Años han pasado desde la
campaña militar de mil ochocientos cincuenta y seis. Costa Rica había aprendido
que su reducido tamaño no era impedimento para alcanzar majestuosos logros.
El país ya no era el pequeño territorio
oculto en el centro de América; la exportación del café a los países europeos y
las crecientes relaciones con Estados Unidos habían hecho que la nación se
desarrollara culturalmente al nivel de las mejores sociedades del Continente
Americano.
—Desearía estar en una cama caliente, abrigado…
Ni el viernes santo había otorgado
un espacio de tranquilidad en San José. La ciudad capital del país
centroamericano se encontraba cubierta por un temporal desde hacía dos días. En medio de la lluvia, la construcción del
Teatro Nacional, una obra de arte al mejor estilo de la arquitectura europea, se
erigía frente a unos campos de maíz, dando un contraste entre lo antiguo y lo
moderno.
Cerca de allí, al norte de la
ciudad, en medio de uno de los callejones cercanos a la Fábrica Nacional de
Licores, un hombre se encontraba sentado debajo de un pequeño techo que se
asomaba desde una de las casas de Otoya, esperando que el clima le diera una
pequeña oportunidad para poder continuar con su trayecto.
Hilario había llegado a la
capital proveniente de un pueblo muy alejado de San José, ubicado en la zona
sur del país. Consigo, en una de las bolsas de su chaqueta, un pequeño tesoro de
jade oculto que provenía de su tierra natal resaltaba en el relieve de la delgada
tela.
En medio de las extensas
cortinas de agua, un majestuoso carruaje negro se asomaba desde el costado este
del angosto pasaje empedrado en adoquín. Acercándose al joven nativo de la
región de Boruca, el coche impulsado por dos caballos de un color negro muy oscuro,
lentamente se detenía, inmovilizándose al frente de su presencia.

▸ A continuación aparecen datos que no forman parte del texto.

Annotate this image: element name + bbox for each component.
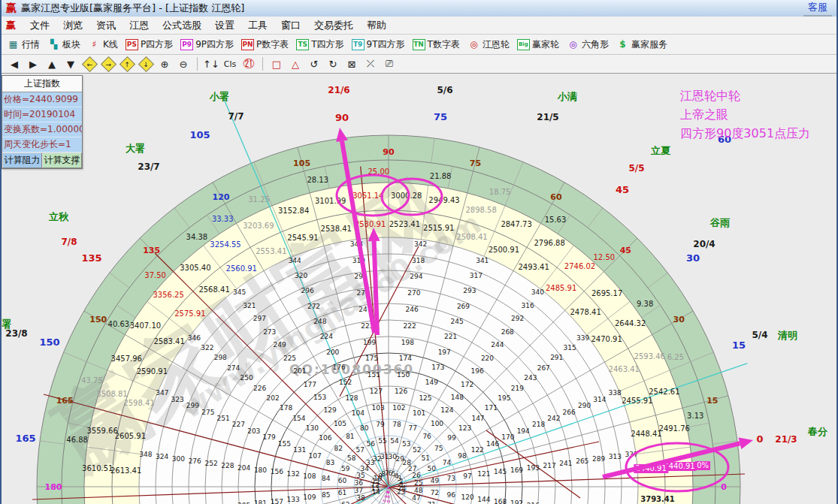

El cochero golpeó con una de
sus manos el costado izquierdo del carruaje, dando señal a su ocupante interno
para que abriera la pequeña ventana ubicada en uno de sus costados. En un breve
instante, el rostro de un hombre que no superaba los cuarenta años y con un
profundo hoyuelo incrustado en su mentón se asomaba desde el interior.
—Buenas noches,
señor —expresó
una voz con un tono elevado para poder superar la resonancia de la lluvia—. Veo que se encuentra en apuros. ¿Le gustaría que lo
lleve a su hogar?
—Buenas noches —respondió Hilario, mirando con un poco de
incertidumbre al hombre que se encontraba frente a él—. No señor, es muy amable. Además, ya casi me retiraba
de este sitio. La lluvia no es lo que me detiene.
Hilario se levantó del lugar
donde se encontraba sentado mientras se limpiaba sus manos en la rota levita
color beige que portaba. En tanto, seguía observando la cara del sujeto que
mantenía un semblante que denotaba falsedad y la necesidad de expresar un aire
de arrogancia y misterio.
—Insisto —recalcó el hombre—, es mi deber cívico ayudar al prójimo.
—También es su
deber cazar personas para poder obtener lo que quiere, supongo —pronunció Hilario con un tono de voz un tanto molesto—. Creo que esto es un juego muy tonto, señor…
—Eso no tiene
importancia, menos para una persona de… ¡su clase! —exclamó un enojado caballero desde su carruaje— Dame lo que quiero y no tendremos problemas.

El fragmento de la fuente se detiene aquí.